### What you have to do
How many lines in the records below contain the word "Capra"? Answer with the number alone.

++++ Supplied data ++++

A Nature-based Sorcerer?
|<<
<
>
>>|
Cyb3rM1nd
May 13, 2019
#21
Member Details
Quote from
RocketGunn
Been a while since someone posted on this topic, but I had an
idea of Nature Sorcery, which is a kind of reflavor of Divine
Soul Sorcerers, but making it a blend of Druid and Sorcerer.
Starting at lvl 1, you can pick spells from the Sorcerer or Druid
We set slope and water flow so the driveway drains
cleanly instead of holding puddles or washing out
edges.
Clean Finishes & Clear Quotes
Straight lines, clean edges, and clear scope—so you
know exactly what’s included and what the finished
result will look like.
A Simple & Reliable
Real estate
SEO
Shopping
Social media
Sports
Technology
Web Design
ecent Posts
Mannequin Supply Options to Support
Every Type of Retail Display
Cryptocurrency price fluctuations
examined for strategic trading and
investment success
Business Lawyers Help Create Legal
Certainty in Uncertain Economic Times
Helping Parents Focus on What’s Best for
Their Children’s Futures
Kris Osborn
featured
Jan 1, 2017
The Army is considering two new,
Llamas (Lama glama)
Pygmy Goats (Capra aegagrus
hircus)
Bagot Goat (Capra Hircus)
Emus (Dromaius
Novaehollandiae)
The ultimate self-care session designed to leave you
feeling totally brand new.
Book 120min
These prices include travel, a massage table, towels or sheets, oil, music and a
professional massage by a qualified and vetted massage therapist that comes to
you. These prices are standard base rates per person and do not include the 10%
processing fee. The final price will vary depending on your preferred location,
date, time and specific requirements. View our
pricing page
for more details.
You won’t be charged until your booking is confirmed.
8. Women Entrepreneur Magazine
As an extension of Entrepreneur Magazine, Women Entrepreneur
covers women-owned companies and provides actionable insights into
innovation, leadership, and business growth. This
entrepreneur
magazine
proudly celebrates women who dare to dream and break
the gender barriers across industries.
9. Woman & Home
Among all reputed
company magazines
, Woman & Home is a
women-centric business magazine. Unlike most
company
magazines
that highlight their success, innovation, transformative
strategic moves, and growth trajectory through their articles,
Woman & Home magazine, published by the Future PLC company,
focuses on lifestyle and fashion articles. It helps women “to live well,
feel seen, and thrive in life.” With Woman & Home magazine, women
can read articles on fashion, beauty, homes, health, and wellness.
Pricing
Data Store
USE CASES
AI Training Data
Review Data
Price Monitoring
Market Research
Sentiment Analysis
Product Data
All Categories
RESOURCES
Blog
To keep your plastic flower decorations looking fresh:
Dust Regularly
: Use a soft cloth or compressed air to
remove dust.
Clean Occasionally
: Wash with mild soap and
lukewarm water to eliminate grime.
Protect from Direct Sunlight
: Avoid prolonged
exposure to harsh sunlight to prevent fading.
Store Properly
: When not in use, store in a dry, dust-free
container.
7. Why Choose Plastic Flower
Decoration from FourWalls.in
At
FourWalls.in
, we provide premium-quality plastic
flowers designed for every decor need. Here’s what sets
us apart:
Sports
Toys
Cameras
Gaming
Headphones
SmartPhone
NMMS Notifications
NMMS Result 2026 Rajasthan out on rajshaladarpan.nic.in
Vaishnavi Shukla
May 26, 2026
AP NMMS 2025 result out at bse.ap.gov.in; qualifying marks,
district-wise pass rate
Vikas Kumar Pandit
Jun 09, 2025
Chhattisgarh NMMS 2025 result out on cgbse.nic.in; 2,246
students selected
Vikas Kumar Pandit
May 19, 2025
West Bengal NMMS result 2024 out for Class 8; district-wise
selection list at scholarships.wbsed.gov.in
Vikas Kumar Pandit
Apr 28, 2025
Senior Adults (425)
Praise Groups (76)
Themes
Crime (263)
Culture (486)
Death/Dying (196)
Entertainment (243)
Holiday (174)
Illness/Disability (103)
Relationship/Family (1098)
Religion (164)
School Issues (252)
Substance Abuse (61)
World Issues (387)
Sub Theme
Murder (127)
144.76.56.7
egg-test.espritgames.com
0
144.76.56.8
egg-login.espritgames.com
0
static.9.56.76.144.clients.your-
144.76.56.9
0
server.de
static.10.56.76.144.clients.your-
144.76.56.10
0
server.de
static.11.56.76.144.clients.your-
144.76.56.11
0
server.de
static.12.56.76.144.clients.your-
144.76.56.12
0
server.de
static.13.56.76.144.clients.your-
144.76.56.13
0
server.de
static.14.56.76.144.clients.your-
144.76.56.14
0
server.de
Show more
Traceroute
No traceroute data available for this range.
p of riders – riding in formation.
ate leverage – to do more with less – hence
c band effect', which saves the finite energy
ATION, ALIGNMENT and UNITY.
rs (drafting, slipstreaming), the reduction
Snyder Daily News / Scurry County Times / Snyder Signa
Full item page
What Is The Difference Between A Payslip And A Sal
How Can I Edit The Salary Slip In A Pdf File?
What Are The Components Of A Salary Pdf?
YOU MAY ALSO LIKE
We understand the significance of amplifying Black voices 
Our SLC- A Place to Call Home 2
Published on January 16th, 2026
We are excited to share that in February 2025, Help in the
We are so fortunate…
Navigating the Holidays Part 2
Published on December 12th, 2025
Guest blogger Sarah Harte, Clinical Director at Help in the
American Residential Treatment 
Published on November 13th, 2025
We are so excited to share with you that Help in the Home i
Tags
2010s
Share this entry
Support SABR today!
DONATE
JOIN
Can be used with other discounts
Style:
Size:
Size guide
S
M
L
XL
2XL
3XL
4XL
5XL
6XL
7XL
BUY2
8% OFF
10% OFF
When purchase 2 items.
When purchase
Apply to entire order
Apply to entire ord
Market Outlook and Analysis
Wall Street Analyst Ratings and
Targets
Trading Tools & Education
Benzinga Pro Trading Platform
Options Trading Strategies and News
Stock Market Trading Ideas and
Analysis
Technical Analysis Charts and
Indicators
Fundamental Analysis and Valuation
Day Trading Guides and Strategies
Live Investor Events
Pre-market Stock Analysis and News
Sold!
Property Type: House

++++

### Exercise output
2